Court Success: A great result for Highway Authorities
- Zurich Municipal welcomes the court success of June Cummings v Wirral MBC (Birkenhead County Court)
- The trial Judge has endorsed the local authority’s system of highway inspection and defect classification
- The defendant was not liable for injuries suffered by the claimant when she tripped and fell as a result of a carriageway defect
The defendant highway authority was not liable for injuries suffered by the claimant when she tripped and fell as a result of a carriageway defect in June 2015.
The claimant alleged that she had taken three or four steps into the carriageway to cross the road when she heard a siren and turned back to the pavement. In doing so she said she then came into contact with a defect adjacent to the kerb and a gully grid. The claimant’s case was that the defect constituted a breach of section 41 of the Highways Act 1980 (the Act) and that it was longstanding. In support of the latter point she relied on witness evidence from two work colleagues as well as statements from two purportedly independent witnesses who corroborated this evidence. The local authority’s case was that it carried out monthly walked inspections and the defect had not been identified. A complaint was received in October 2015 after which a highway inspector attended the location and no defect requiring repair was recorded. The local authority was notified of the claimant’s claim in December 2015. A further inspection of the location was carried out and the defect was listed for repair. The local authority disputed that the defect constituted a breach of S.41 of the Act at the time of the accident. It also relied on its system of inspection to support a defense under S.58 of the Act.
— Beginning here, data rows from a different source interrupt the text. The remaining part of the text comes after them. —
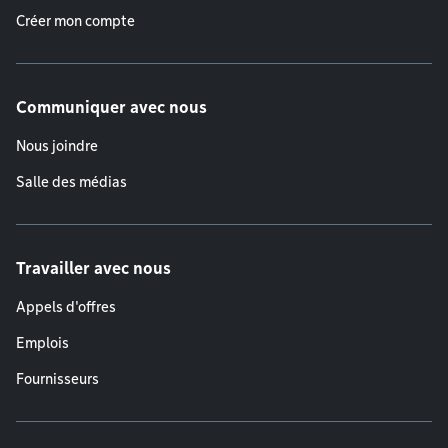
Créer mon compte
Communiquer avec nous
Nous joindre
Salle des médias
Travailler avec nous
Appels d'offres
Emplois
Fournisseurs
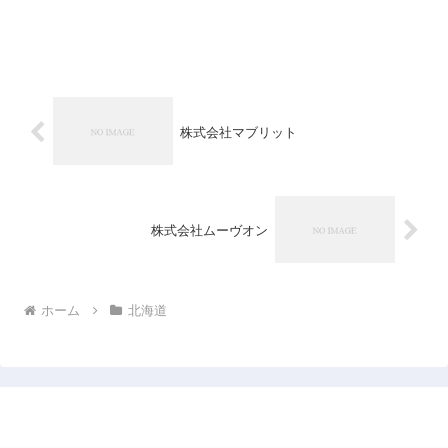
株式会社マブリット
株式会社ムーヴオン
ホーム
北海道
日本企業データベース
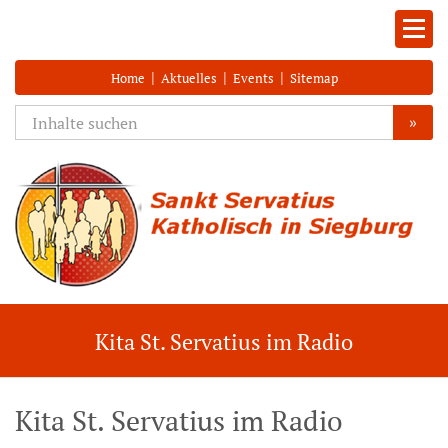
|
|
|
Home
Aktuelles
Events
Sitemap
»
Kita St. Servatius im Radio
Kita St. Servatius im Radio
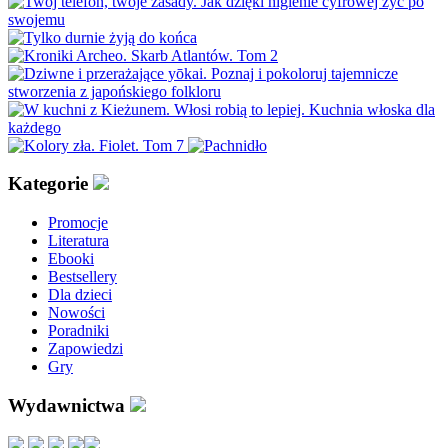
Kategorie
Promocje
Literatura
Ebooki
Bestsellery
Dla dzieci
Nowości
Poradniki
Zapowiedzi
Gry
Wydawnictwa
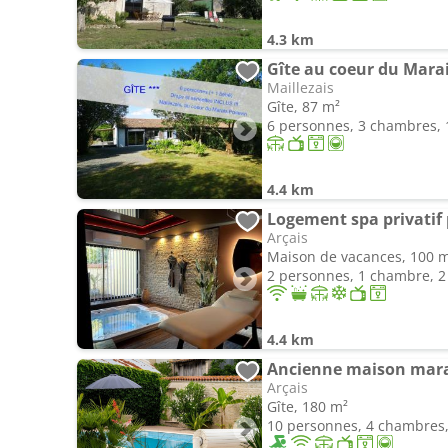
4.3 km
Gîte au coeur du Marais
Maillezais
Gîte, 87 m²
6 personnes, 3 chambres, 1
4.4 km
Logement spa privatif 
Arçais
Maison de vacances, 100 
2 personnes, 1 chambre, 2 
4.4 km
Arçais
Gîte, 180 m²
10 personnes, 4 chambres, 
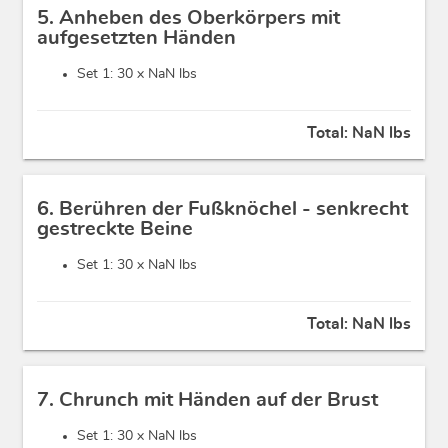
5. Anheben des Oberkörpers mit
aufgesetzten Händen
Set 1: 30 x
NaN lbs
Total:
NaN lbs
6. Berühren der Fußknöchel - senkrecht
gestreckte Beine
Set 1: 30 x
NaN lbs
Total:
NaN lbs
7. Chrunch mit Händen auf der Brust
Set 1: 30 x
NaN lbs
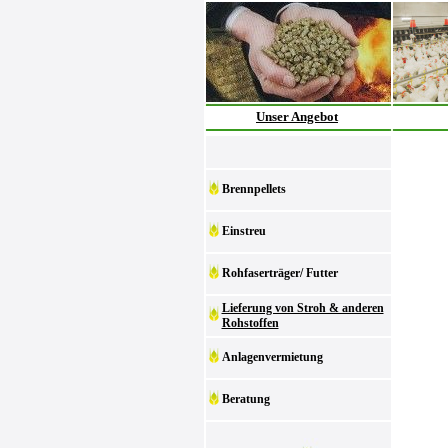
Unser Angebot
Brennpellets
Einstreu
Rohfaserträger/ Futter
Lieferung von Stroh & anderen
Rohstoffen
Anlagenvermietung
Beratung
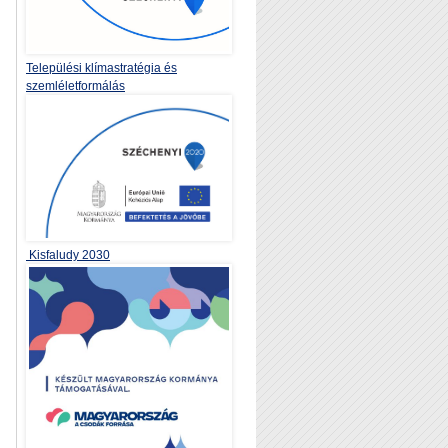
Települési klímastratégia és
szemléletformálás
Kisfaludy 2030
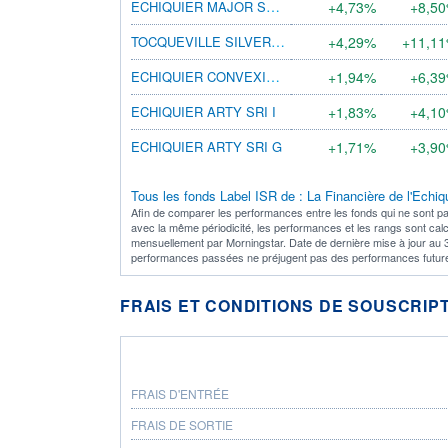
ECHIQUIER MAJOR SRI GROWTH EUROPE G
+4,73%
+8,5
TOCQUEVILLE SILVER AGE SRI GP
+4,29%
+11,1
ECHIQUIER CONVEXITÉ SRI EUROPE D
+1,94%
+6,3
ECHIQUIER ARTY SRI I
+1,83%
+4,1
ECHIQUIER ARTY SRI G
+1,71%
+3,9
Tous les fonds Label ISR de : La Financière de l'Echiq
Afin de comparer les performances entre les fonds qui ne sont pa
avec la même périodicité, les performances et les rangs sont cal
mensuellement par Morningstar. Date de dernière mise à jour au 
performances passées ne préjugent pas des performances futur
FRAIS ET CONDITIONS DE SOUSCRIP
FRAIS D'ENTRÉE
FRAIS DE SORTIE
Further, investigations established that one of the ‘independent’ witnesses, a person who said that she did not know the claimant, was in fact the partner of the claimant’s daughter.
The claim was dismissed. The claimant accepted in cross-examination that she may have simply tripped on the kerb and the judge noted that this version of events was supported by the contemporaneous medical records. Accordingly, the claimant could not prove her case. In any event, the Judge held that the defect was not dangerous at the time of the accident and found that the claimant’s photographs were not reliable as there were no accurate measurements and the person who took the measurements/photographs had not provided evidence. The issue of the veracity of the claimant’s witness largely fell away as a result of the failure of the witness to attend court.
This is yet another excellent Highways result in which the trial Judge has endorsed the local authority’s system of highway inspection and defect classification.